**MATERIAL PROVIDED**:

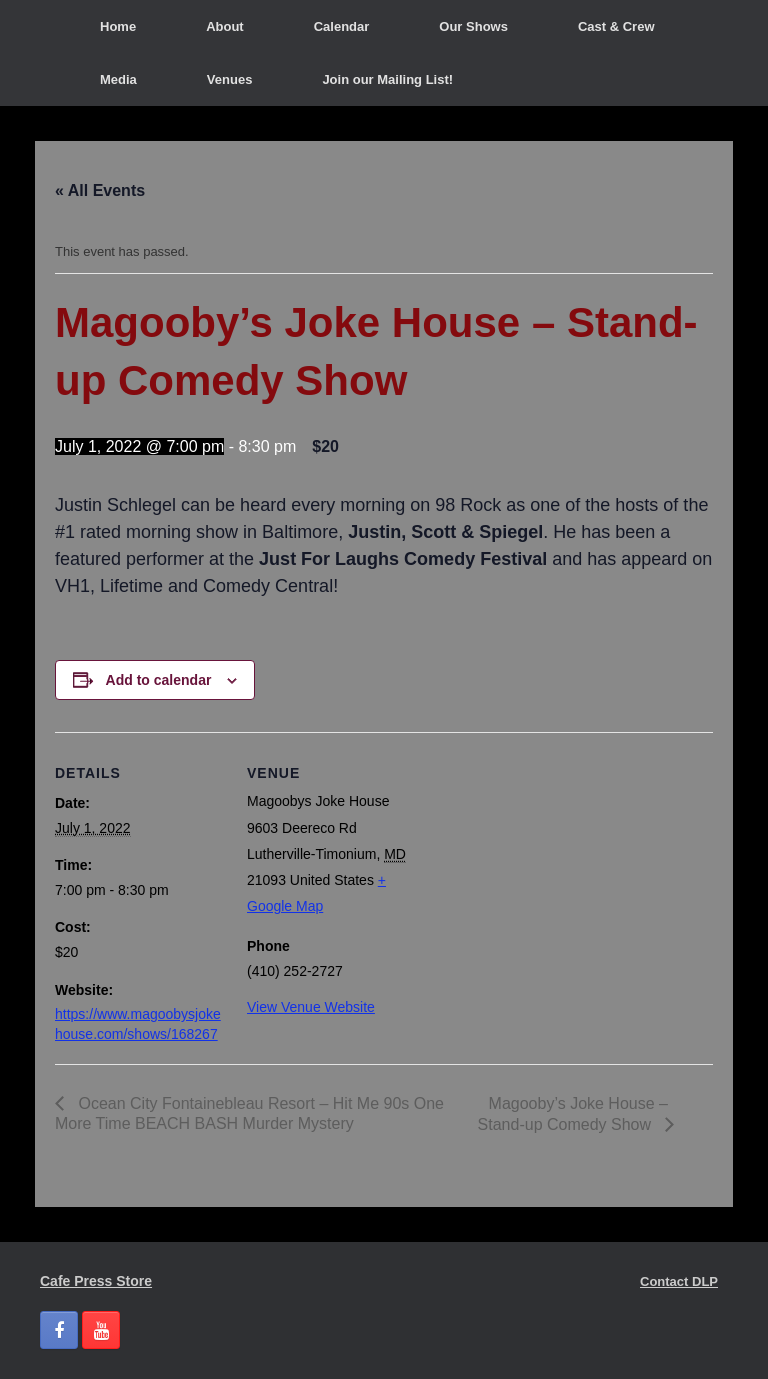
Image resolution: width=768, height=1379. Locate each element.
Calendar (342, 26)
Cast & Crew (616, 26)
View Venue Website (311, 1007)
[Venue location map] (544, 870)
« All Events (100, 190)
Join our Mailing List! (387, 79)
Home (118, 26)
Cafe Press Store (96, 1281)
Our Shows (473, 26)
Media (118, 79)
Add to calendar (159, 680)
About (225, 26)
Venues (230, 79)
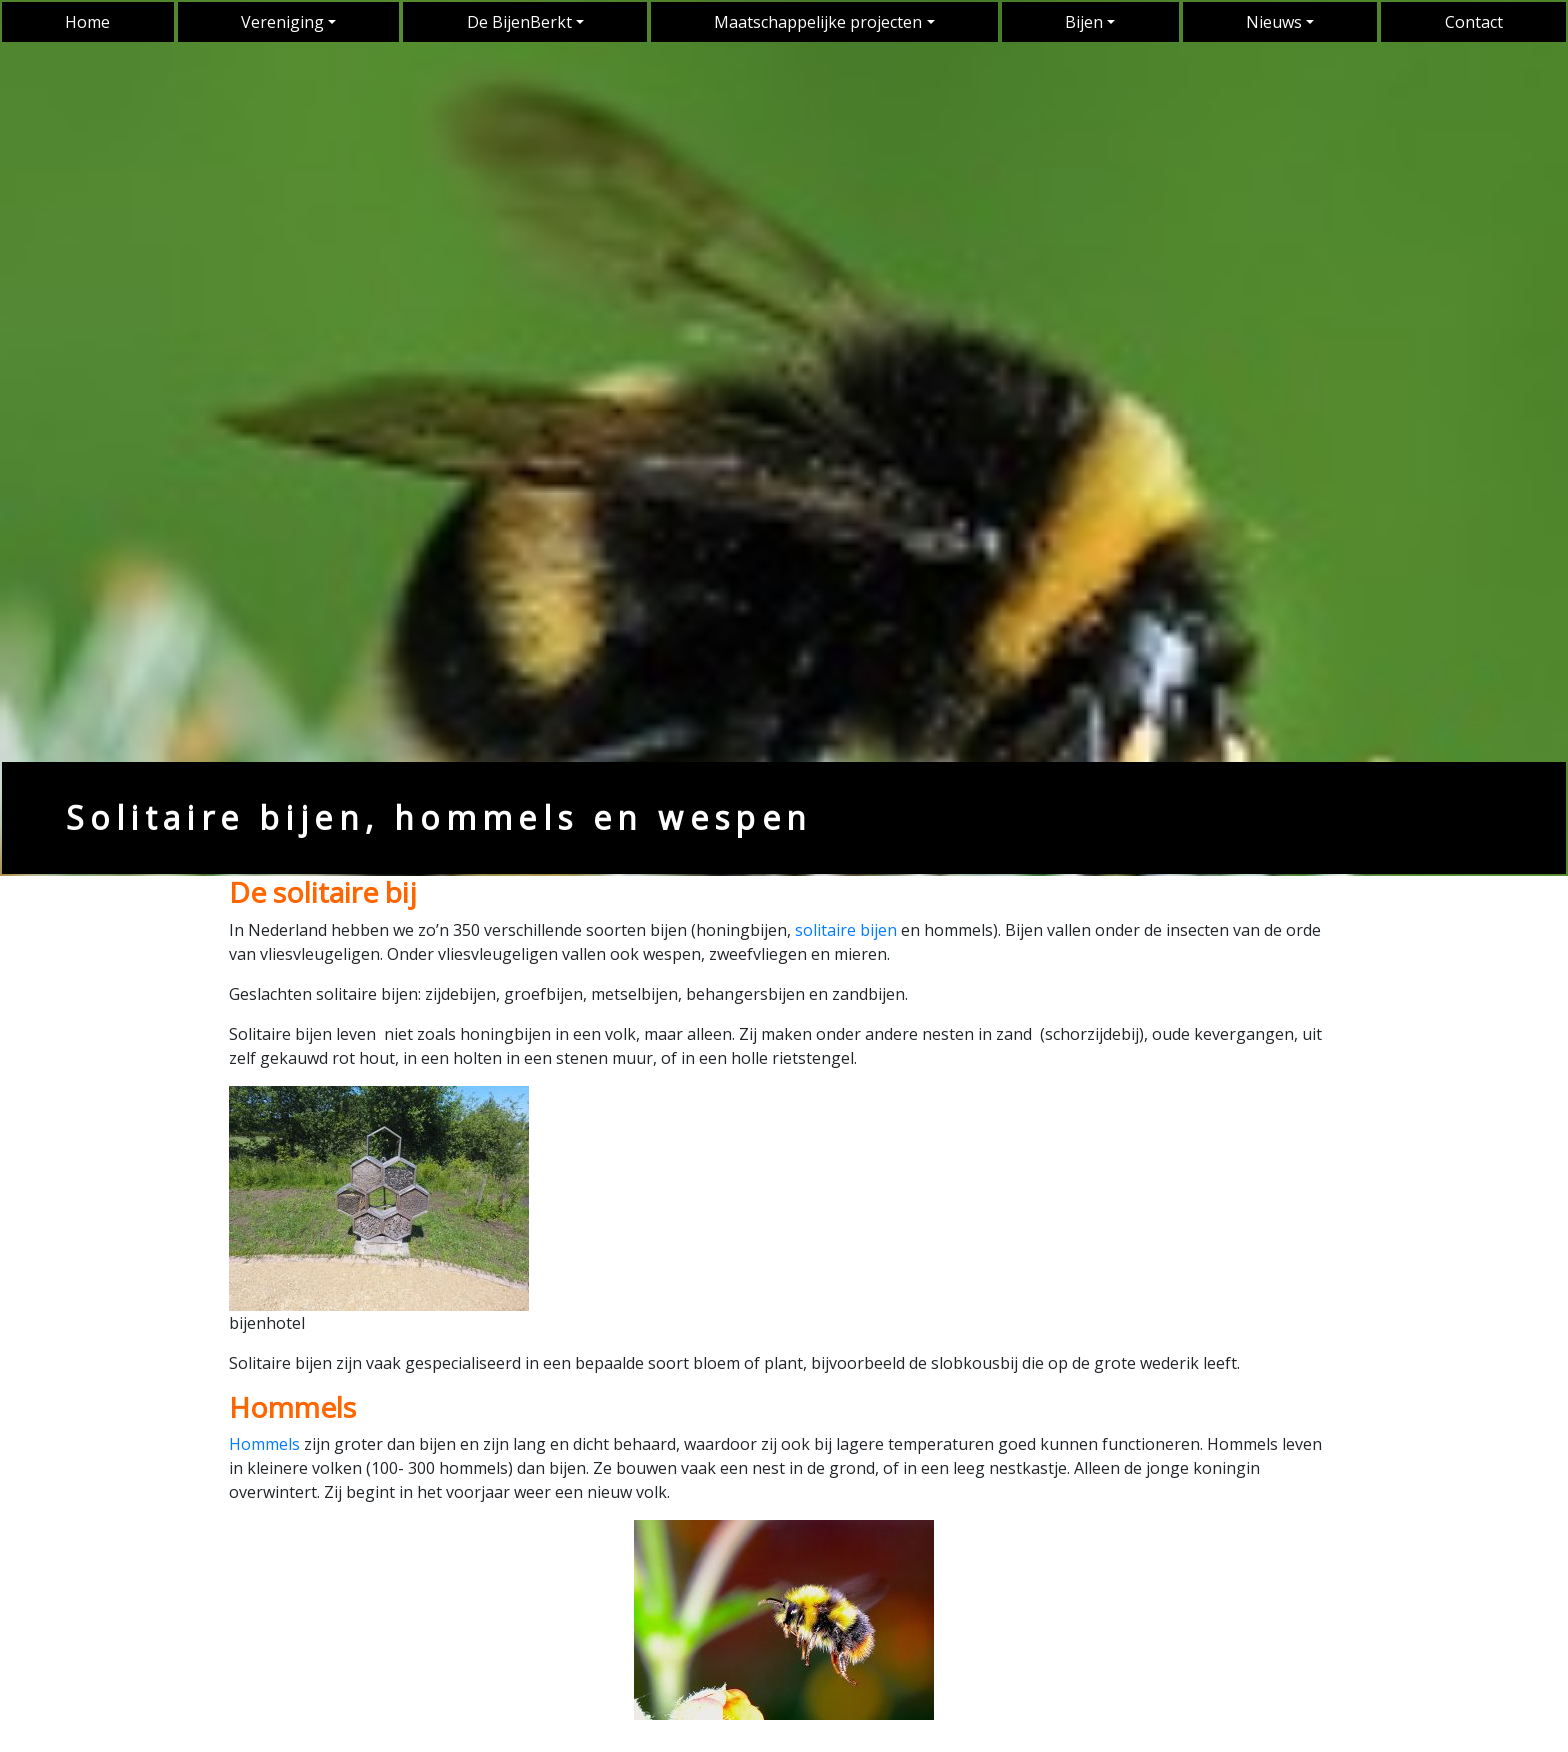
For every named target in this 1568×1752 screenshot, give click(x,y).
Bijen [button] (1084, 22)
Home (87, 22)
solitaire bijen (846, 930)
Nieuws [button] (1274, 22)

**EXERCISE INSTRUCTIONS**:
Repeat the entries faithfully. Any picture gets left out.

**COMPLETED TASK**:
Image resolution: width=768, height=1379. Locate each element.
Calendar (342, 26)
Cast & Crew (616, 26)
View Venue Website (311, 1007)
[Venue location map] (544, 870)
« All Events (100, 190)
Join our Mailing List! (387, 79)
Home (118, 26)
Cafe Press Store (96, 1281)
Our Shows (473, 26)
Media (118, 79)
Add to calendar (159, 680)
About (225, 26)
Venues (230, 79)
For every named target in this 1568×1752 screenshot, give click(x,y).
Bijen [button] (1084, 22)
Home (87, 22)
solitaire bijen (846, 930)
Nieuws [button] (1274, 22)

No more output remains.